## [Input records]
========

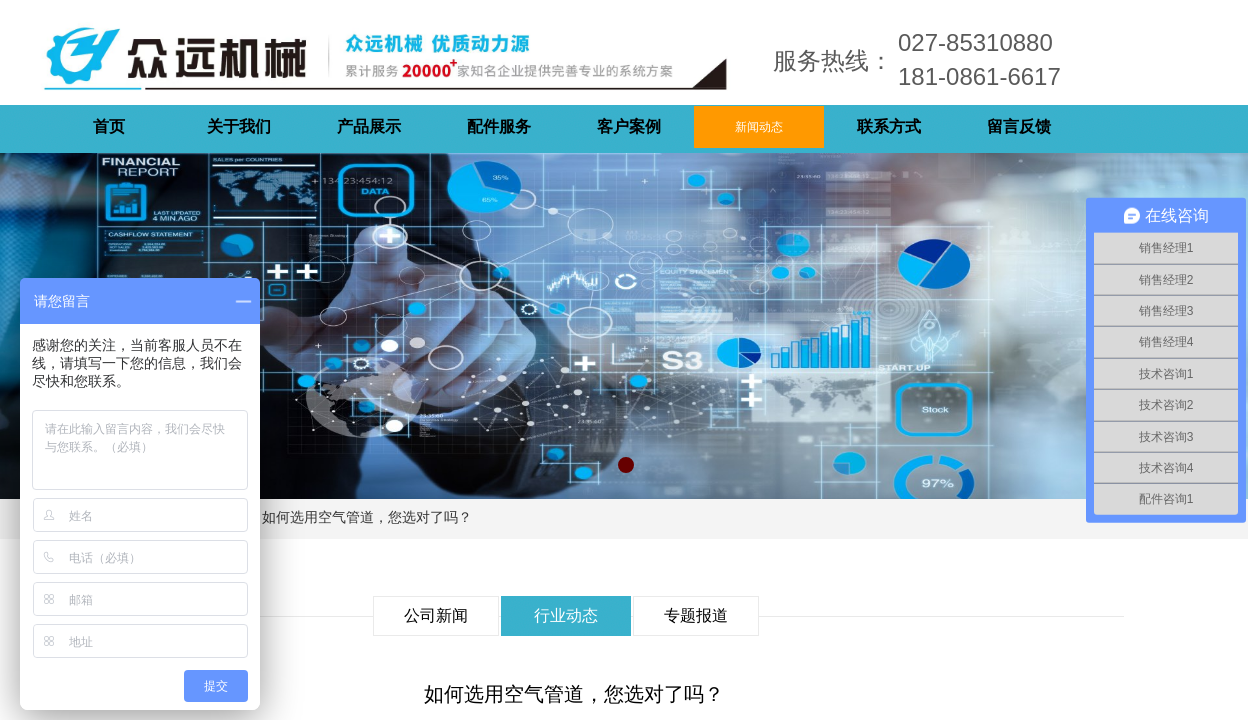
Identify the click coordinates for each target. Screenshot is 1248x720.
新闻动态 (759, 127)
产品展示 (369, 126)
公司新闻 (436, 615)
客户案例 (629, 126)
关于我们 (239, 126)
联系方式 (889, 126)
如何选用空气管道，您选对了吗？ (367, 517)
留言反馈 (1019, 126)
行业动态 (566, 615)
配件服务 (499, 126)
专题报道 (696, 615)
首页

========

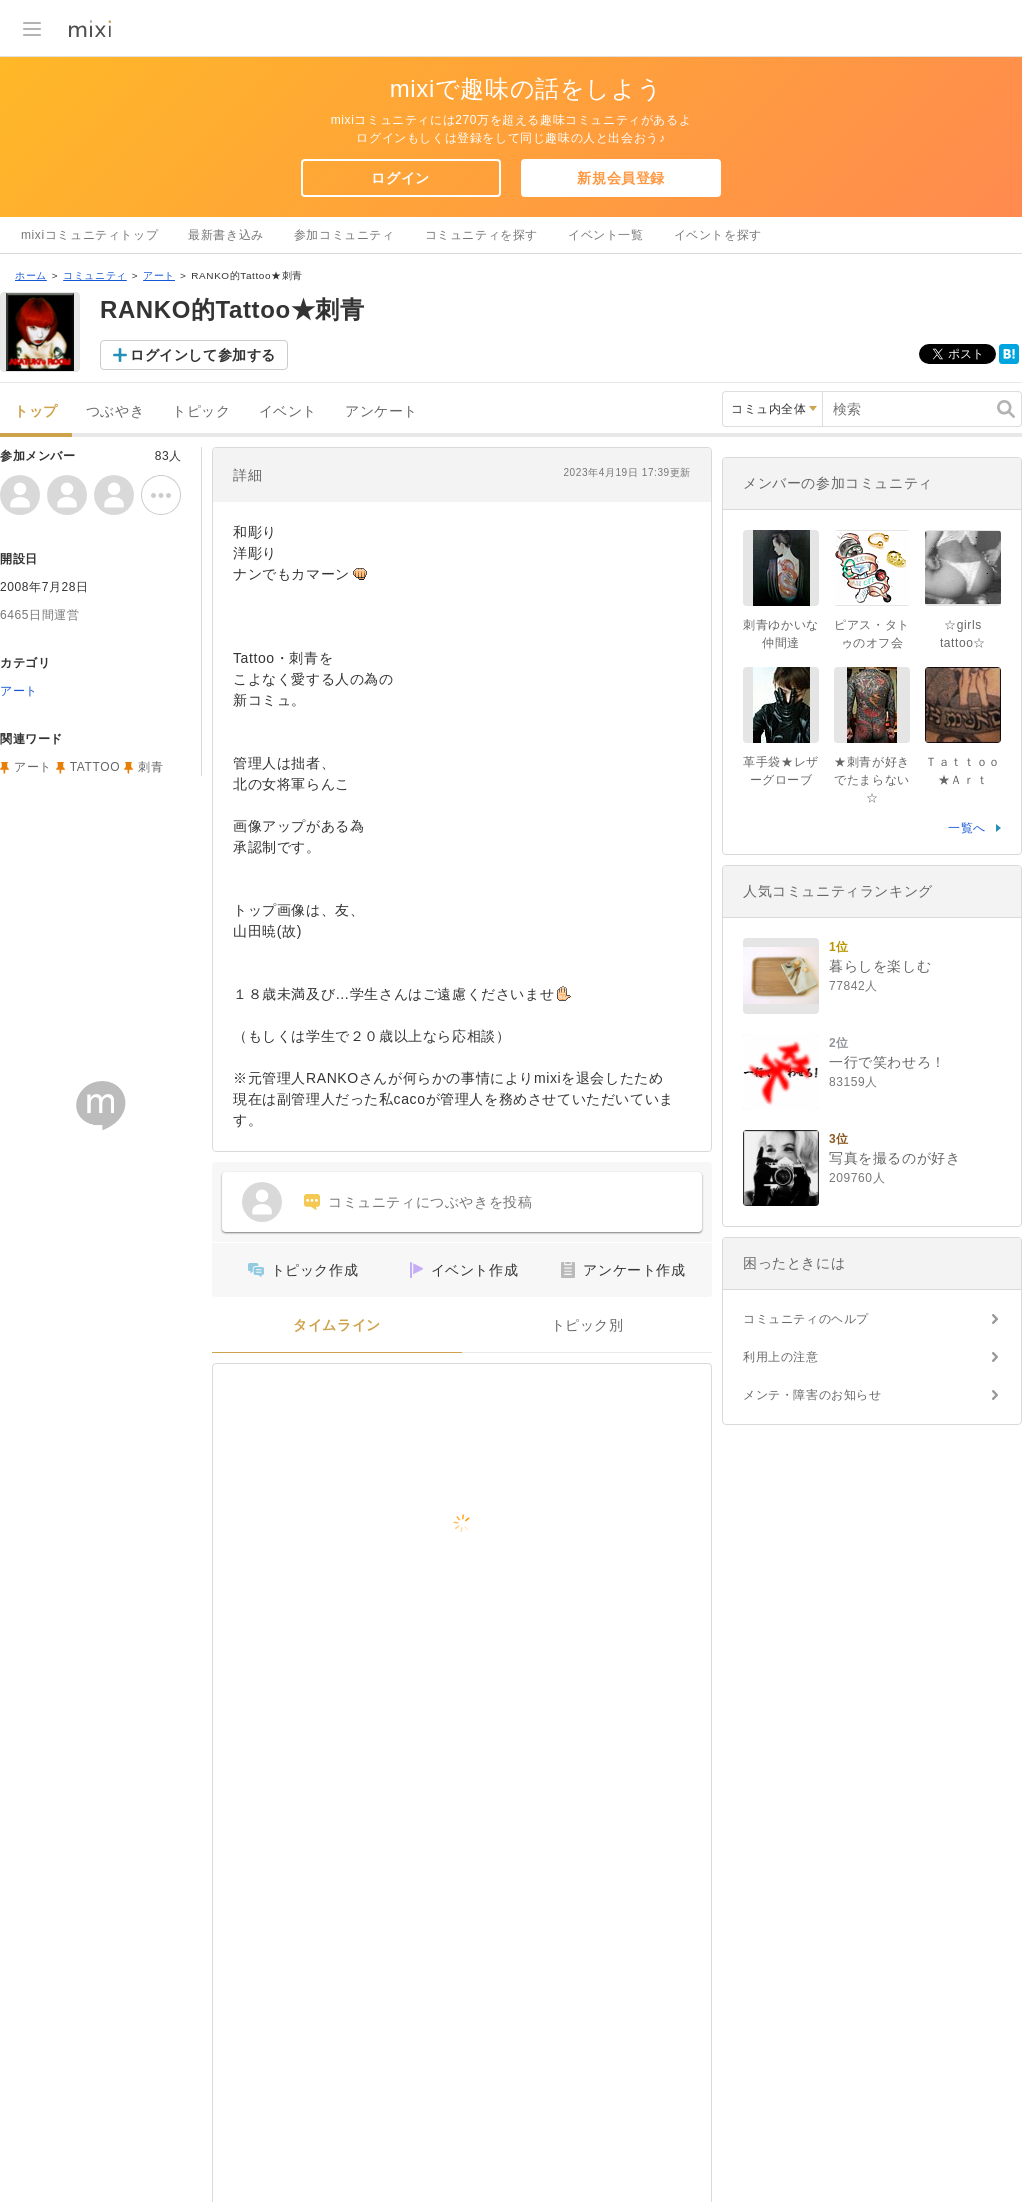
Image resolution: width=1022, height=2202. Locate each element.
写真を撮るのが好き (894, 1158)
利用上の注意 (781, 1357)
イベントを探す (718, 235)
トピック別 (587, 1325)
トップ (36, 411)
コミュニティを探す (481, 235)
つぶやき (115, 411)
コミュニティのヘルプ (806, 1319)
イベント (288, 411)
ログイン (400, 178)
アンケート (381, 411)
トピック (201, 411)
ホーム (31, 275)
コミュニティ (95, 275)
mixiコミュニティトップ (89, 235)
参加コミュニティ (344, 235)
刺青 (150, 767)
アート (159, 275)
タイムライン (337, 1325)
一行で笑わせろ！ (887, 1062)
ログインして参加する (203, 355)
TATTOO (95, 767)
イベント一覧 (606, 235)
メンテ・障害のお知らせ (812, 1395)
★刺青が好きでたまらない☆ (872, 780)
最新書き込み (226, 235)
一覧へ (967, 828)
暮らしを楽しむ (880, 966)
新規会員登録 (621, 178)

========

## [Task details]
Say how many lines of these records hold the string "each", giving the number and no other words.

## [Task result]
2